I fart in your general direction, California
The meme lords have already developed counter stickers to go over them. "WARNING. Gas stoves can make delicious food and are easier on your wallet than electric stoves."
Nobody cares. Nobody - not one single person outside of the ultra-elitist bubble detached from reality - is afraid of their gas stove. Nor should they be.
Hey guess what - my dryer is also hooked up to my gas line. So's my water heater. I'm not curled up in the fetal position sucking my thumb over some environmental hysteria.
Nobody is.
How about another label?
One that says "warning, when the power is out, you can light the burner with a match and not starve."
That's California . First comes the warning label, then, the outright ban. Just like the ban on gas lawnmowers and weed eaters.
California has gone from one of the most attractive states to live in to one where people can't wait to leave. Thank the liberal neo-Marxist crazies for it. The same type of crazies who run Minnesota.

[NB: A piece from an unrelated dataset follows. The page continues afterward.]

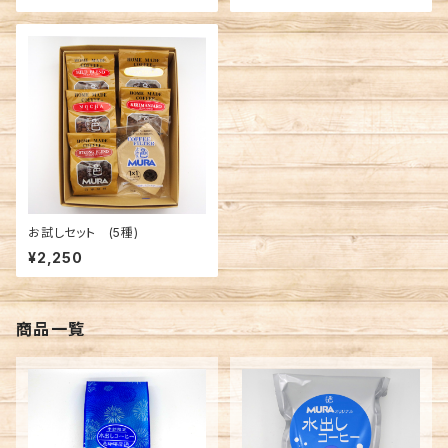
お試しセット (5種)
¥2,250
商品一覧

Unfortunately, here in Michigan, we have some of those same neo-Marxist crazies in Lansing. They haven't gone quite that far yet........
I support bans on gas mowers and other lawn tools. We’ve had to retreat inside more than a few times from the noise and fumes of the yard crew one of our neighbors uses. Our neighbor on the other side, like us, uses all electric tools that produce much less noise and no fumes.

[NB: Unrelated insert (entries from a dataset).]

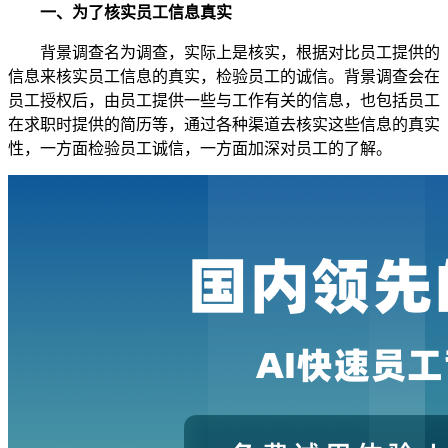
一、为了核实员工信息真实
背景调查名为调查，实际上是核实，根据对比员工提供的
信息来核实员工信息的真实，检验员工的诚信。背景调查会在
员工授权后，由员工提供一些与工作有关的信息，也包括员工
在求职时提供的简历等，通过各种渠道去核实这些信息的真实
性，一方面检验员工诚信，一方面加深对员工的了解。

If people would be more considerate of their neighbors and buy quieter and less fume producing electric tools then bans wouldn't be necessary.
I’m not aware of any drawback to electric lawn tools that would be a reason to need gas. For lawn services they require a bit more planning but for the benefits that isn't a big issue.
There’s a rumor that Stihl is planning to phase out gas powered products over the next three years – not because of any mandates in California but because they don’t see a need for gas products anymore.
Now do the same for EV batteries.
Progressives don’t want this put on the back burner?
This completely ignores the fact that cooking itself, regardless of heat source, causes harmful effluent. Bacon one of worst that's routinely cooked in homes. My MIL's burnt roast a close second (though I love her to death so scarf it down like I love it).
No matter the heat source people should have good ventilation - and ventilation good enough to remove the harmful effluent from cooking will also remove byproducts of gas combustion.
I think a bigger concern should be warning labels on doors. All doors that open to the exterior of a building should have a label on their inside that reads: “Danger! Don’t Go Out There! There’s Stuff Out There That Could Kill You!"